PROBLEM DETAILS: Scan the entries below. Return every line that includes "account".

Records from a collection:
::::::::
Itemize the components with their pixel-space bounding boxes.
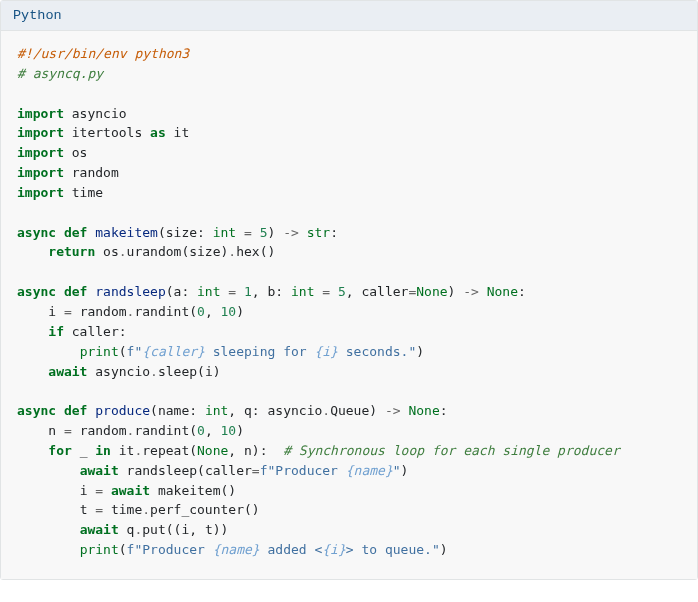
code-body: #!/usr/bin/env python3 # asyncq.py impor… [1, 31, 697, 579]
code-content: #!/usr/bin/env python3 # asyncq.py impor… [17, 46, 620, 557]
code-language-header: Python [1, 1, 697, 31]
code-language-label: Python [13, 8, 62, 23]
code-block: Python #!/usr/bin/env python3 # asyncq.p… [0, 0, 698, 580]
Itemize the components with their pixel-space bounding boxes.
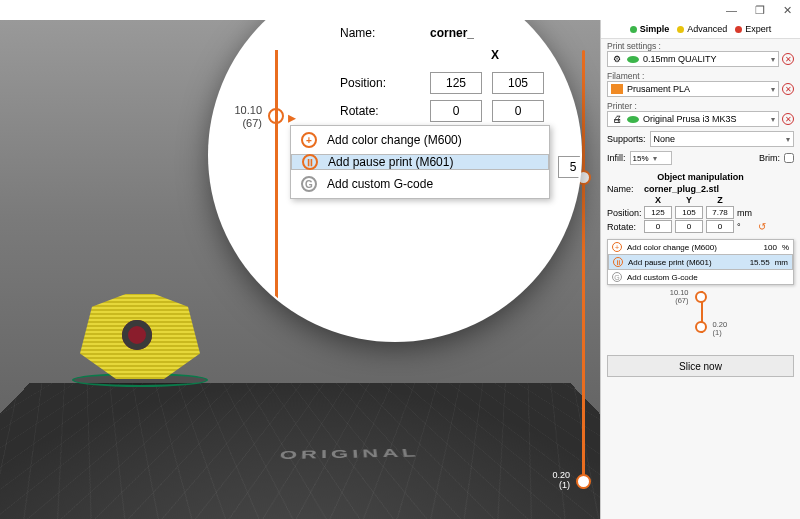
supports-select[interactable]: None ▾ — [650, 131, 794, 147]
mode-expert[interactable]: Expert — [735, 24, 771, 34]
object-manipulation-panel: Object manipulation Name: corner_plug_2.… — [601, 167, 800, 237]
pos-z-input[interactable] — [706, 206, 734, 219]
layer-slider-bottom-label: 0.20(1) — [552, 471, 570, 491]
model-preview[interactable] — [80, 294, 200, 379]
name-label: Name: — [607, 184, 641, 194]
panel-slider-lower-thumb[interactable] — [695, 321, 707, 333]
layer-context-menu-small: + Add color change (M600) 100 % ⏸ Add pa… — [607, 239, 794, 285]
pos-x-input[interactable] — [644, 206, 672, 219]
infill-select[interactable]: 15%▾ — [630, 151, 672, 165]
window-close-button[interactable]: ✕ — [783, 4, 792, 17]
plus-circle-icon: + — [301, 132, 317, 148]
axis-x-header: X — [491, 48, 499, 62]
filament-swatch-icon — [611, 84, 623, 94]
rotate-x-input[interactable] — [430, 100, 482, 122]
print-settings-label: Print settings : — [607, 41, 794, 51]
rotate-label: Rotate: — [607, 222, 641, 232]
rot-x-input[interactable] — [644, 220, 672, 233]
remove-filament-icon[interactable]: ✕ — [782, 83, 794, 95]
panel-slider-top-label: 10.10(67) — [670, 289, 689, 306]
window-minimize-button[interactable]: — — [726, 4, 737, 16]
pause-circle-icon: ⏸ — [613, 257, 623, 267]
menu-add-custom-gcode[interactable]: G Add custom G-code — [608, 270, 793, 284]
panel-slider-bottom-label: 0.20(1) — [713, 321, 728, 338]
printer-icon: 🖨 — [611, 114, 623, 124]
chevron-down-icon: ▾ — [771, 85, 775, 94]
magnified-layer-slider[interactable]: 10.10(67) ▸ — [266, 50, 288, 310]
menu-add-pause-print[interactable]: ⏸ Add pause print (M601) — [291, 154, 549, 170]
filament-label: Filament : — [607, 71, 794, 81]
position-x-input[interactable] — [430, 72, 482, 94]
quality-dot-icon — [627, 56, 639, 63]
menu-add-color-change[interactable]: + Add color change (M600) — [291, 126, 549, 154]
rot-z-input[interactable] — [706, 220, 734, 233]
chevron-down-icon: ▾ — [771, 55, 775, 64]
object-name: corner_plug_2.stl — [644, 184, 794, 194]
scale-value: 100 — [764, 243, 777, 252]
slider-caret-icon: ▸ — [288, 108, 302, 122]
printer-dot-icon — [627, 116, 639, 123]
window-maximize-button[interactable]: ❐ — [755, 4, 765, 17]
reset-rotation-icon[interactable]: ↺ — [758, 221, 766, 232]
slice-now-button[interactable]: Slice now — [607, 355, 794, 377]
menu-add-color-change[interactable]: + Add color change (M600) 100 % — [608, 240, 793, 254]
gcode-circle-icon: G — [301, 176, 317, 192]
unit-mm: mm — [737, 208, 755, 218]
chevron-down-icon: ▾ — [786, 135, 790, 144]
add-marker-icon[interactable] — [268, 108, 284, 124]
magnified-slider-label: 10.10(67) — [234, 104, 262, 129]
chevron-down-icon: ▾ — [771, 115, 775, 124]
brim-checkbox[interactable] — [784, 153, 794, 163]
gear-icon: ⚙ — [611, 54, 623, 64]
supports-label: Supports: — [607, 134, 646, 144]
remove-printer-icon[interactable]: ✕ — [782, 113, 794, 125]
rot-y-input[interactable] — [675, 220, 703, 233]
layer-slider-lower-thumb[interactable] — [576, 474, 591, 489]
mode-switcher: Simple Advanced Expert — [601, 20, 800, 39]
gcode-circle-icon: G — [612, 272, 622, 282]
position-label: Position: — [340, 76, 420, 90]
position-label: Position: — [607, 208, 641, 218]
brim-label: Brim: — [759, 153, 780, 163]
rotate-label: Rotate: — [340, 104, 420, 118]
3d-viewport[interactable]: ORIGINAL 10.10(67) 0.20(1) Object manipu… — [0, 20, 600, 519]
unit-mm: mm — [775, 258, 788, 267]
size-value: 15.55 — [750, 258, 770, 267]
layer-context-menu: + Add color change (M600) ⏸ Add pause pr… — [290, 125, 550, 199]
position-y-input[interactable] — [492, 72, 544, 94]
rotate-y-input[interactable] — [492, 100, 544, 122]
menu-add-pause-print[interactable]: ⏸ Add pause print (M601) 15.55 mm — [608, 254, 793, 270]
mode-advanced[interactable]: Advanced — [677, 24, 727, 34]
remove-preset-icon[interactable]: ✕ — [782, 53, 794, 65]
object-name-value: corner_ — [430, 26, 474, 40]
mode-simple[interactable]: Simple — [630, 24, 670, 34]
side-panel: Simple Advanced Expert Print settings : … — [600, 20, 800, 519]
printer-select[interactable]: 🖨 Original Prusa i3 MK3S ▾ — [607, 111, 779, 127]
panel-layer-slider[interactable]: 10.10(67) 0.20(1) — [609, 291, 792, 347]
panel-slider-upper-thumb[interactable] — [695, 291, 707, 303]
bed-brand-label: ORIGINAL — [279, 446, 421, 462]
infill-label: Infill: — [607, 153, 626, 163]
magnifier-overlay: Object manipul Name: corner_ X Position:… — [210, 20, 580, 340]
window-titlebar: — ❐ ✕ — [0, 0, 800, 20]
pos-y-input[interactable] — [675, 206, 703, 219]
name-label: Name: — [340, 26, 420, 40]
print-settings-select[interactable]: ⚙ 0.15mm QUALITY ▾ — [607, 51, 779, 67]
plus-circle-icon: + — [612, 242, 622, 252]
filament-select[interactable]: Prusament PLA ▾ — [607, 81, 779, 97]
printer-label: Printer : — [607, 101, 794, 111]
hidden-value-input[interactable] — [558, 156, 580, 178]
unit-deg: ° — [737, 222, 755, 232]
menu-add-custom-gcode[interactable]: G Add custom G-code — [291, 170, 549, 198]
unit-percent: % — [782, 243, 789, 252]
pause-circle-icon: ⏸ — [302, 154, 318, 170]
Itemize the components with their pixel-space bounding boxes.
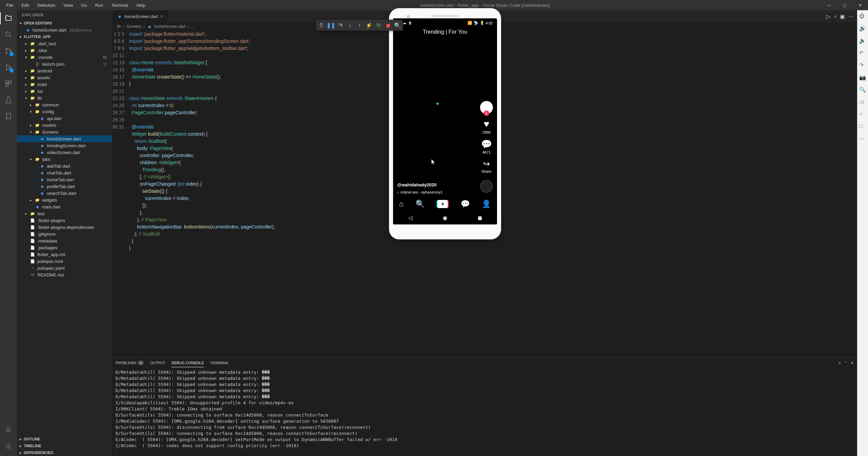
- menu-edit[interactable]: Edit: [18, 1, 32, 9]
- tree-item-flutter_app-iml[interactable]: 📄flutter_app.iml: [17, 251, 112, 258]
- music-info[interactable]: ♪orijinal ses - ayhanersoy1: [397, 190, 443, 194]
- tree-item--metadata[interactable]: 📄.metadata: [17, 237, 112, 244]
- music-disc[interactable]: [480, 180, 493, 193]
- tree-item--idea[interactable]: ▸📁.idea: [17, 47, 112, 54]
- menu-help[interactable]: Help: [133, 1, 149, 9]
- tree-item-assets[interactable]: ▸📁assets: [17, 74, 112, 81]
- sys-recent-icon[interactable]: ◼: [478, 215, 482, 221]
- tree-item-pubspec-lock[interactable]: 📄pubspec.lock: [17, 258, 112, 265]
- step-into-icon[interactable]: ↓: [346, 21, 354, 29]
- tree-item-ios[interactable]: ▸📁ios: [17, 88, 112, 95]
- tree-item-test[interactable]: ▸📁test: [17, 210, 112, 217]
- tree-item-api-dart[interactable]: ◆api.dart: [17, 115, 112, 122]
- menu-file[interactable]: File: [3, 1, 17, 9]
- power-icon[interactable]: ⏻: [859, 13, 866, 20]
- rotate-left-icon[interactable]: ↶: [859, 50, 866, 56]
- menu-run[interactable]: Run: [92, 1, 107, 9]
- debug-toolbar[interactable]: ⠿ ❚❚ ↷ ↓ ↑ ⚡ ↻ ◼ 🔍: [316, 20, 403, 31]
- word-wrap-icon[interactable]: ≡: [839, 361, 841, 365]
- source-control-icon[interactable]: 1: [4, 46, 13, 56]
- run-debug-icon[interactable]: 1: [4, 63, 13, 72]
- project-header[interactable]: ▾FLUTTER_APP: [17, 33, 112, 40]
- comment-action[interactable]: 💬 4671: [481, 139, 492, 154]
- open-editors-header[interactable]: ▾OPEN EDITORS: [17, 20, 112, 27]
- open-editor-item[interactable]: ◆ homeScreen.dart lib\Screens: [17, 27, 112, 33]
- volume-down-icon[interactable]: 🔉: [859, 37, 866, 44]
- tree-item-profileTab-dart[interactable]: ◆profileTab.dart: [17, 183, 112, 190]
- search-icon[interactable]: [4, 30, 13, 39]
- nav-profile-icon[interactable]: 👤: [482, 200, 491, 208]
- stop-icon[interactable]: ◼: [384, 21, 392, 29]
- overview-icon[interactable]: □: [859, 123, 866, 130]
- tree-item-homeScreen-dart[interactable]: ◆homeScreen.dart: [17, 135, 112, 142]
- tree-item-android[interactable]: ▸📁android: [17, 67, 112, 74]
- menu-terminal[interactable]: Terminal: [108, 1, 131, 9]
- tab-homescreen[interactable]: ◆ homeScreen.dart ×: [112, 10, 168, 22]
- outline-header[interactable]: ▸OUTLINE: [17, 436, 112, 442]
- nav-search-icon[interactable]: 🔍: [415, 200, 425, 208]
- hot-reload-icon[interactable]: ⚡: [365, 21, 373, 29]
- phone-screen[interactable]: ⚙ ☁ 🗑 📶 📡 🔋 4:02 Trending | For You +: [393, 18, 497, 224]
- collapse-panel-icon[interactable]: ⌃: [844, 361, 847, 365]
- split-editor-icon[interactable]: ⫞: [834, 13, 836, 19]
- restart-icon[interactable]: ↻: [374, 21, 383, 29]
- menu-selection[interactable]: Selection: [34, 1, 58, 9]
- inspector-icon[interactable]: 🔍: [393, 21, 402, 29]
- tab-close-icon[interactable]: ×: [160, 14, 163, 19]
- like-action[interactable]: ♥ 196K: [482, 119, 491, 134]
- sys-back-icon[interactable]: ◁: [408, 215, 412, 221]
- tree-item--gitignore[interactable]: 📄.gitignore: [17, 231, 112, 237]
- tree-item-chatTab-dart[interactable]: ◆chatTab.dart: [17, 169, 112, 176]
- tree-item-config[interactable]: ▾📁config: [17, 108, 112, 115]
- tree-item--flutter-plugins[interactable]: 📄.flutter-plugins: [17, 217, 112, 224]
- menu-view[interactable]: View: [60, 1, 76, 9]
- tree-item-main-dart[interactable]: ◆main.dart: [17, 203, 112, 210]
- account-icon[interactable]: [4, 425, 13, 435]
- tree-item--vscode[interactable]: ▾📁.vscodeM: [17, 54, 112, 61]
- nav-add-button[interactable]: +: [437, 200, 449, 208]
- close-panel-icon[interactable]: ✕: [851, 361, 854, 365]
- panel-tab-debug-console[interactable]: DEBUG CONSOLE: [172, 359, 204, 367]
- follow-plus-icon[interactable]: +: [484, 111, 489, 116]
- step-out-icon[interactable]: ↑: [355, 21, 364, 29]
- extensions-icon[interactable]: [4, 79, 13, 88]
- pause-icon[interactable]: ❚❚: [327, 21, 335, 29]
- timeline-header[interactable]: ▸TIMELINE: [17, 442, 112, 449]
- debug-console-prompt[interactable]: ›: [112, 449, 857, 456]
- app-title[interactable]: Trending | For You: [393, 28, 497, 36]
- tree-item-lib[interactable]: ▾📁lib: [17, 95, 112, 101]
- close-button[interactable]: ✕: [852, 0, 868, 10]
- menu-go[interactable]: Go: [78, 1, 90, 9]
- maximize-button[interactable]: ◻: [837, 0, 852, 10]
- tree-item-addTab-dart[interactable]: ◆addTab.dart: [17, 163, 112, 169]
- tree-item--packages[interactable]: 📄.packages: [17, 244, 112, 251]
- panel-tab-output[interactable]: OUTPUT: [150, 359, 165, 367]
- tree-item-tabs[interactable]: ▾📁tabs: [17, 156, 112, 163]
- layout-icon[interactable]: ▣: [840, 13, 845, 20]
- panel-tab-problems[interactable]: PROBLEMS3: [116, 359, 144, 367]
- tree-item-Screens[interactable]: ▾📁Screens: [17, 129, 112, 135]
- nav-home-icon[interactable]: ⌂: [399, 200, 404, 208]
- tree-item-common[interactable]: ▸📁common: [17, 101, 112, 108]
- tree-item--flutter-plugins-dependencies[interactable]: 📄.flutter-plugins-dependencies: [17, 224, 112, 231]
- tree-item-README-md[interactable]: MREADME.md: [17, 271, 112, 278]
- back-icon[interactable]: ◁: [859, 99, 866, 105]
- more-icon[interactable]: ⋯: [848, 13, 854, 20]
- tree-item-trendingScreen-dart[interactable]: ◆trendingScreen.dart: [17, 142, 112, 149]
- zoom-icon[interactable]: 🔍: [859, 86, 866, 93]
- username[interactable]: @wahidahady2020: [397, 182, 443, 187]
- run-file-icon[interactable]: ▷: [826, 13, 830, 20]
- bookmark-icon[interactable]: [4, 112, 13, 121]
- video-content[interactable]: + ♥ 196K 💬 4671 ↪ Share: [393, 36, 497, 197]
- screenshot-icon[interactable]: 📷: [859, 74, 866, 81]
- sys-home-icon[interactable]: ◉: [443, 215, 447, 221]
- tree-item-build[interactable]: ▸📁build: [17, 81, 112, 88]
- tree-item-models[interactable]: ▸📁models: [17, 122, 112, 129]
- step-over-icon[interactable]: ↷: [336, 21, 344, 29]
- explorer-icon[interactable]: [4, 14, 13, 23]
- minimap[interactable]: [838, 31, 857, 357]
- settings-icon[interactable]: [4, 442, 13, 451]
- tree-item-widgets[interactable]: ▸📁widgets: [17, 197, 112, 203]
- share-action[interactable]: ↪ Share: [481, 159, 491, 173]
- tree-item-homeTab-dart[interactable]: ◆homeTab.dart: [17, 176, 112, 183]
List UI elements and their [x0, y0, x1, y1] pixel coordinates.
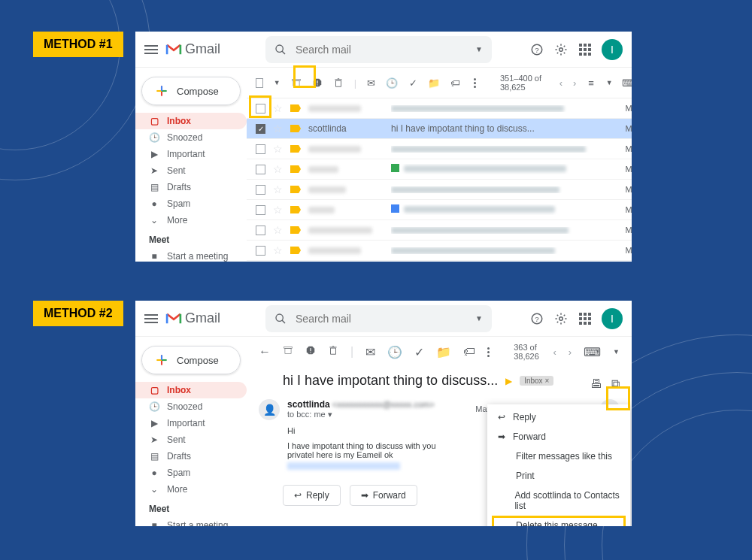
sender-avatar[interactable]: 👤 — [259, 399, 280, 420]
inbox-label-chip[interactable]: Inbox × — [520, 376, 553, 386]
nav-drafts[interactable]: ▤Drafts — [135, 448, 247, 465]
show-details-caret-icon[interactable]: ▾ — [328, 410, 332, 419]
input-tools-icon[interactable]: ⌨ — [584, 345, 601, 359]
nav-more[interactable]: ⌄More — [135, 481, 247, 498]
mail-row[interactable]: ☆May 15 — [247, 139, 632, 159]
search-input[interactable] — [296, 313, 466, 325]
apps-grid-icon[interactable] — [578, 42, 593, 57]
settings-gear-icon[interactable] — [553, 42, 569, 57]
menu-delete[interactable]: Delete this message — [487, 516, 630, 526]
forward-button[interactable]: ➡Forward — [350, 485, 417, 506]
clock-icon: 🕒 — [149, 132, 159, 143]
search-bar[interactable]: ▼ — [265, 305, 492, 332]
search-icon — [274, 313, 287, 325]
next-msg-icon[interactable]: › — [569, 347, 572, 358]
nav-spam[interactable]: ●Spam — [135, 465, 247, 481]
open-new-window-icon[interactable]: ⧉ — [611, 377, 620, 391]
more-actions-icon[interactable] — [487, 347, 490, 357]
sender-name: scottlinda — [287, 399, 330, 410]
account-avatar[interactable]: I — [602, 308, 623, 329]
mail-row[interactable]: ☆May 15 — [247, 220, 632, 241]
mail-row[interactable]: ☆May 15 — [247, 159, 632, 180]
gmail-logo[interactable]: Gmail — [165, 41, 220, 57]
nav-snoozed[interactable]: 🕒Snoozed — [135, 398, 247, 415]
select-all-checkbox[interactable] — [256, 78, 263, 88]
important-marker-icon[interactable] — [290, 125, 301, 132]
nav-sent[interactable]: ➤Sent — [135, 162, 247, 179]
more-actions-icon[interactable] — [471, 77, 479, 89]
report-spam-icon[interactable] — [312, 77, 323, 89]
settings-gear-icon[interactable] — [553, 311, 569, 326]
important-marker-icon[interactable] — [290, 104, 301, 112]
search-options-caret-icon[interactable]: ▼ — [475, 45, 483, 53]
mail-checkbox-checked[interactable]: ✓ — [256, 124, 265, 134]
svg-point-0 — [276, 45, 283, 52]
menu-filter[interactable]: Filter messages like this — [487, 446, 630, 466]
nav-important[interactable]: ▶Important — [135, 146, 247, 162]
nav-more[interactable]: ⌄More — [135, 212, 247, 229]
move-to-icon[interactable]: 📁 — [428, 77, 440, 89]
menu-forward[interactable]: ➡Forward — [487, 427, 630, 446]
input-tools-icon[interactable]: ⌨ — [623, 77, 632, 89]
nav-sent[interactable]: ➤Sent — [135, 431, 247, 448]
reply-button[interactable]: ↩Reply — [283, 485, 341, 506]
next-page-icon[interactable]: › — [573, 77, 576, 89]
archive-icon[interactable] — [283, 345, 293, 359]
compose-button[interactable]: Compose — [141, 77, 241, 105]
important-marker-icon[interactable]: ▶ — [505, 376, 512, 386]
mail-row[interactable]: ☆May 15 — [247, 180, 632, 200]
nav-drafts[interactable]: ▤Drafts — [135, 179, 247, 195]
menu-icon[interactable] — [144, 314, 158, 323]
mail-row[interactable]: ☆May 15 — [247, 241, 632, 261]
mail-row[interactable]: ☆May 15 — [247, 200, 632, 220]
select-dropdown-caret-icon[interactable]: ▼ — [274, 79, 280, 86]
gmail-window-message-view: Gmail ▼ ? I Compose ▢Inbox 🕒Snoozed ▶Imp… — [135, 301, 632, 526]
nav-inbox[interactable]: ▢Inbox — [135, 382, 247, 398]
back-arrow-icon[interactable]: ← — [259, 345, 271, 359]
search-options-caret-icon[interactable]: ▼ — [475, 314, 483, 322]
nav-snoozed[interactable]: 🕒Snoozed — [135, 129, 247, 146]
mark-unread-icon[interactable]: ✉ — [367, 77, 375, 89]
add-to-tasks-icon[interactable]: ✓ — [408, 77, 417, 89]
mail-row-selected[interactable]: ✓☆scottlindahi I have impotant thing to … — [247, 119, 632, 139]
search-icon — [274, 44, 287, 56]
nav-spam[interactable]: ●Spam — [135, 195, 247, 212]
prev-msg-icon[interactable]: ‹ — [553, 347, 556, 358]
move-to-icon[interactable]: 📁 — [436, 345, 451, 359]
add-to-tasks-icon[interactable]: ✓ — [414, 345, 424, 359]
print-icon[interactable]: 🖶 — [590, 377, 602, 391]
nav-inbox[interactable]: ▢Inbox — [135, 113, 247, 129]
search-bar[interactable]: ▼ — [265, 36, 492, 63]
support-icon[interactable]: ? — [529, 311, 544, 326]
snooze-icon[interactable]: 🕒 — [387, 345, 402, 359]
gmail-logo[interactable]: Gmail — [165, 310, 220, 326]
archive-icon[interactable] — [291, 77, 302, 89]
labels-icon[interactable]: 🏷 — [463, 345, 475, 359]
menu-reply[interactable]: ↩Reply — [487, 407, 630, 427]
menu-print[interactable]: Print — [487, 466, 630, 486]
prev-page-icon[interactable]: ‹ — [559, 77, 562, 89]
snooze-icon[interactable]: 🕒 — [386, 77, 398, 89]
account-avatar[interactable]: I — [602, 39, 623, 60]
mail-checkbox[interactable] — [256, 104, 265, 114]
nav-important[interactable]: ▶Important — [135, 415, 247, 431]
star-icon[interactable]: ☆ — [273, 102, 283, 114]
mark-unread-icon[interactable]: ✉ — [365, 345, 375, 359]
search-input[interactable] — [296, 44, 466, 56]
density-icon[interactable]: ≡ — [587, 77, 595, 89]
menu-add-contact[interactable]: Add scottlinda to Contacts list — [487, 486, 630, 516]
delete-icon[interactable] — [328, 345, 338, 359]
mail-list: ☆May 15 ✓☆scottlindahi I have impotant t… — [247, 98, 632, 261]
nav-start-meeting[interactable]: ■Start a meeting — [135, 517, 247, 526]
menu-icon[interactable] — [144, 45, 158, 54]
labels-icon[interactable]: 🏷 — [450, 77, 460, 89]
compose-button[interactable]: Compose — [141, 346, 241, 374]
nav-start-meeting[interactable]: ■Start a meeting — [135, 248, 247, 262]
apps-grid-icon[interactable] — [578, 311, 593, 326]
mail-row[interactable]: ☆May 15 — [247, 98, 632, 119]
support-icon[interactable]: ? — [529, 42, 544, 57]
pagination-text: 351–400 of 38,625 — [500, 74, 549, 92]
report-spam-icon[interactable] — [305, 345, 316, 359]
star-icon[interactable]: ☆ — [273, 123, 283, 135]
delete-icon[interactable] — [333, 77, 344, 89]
::::::::
ANSWER TO THIS EXERCISE:
- account-icon[interactable]: [4, 425, 13, 435]
account-avatar[interactable]: I — [602, 308, 623, 329]
account-avatar[interactable]: I — [602, 39, 623, 60]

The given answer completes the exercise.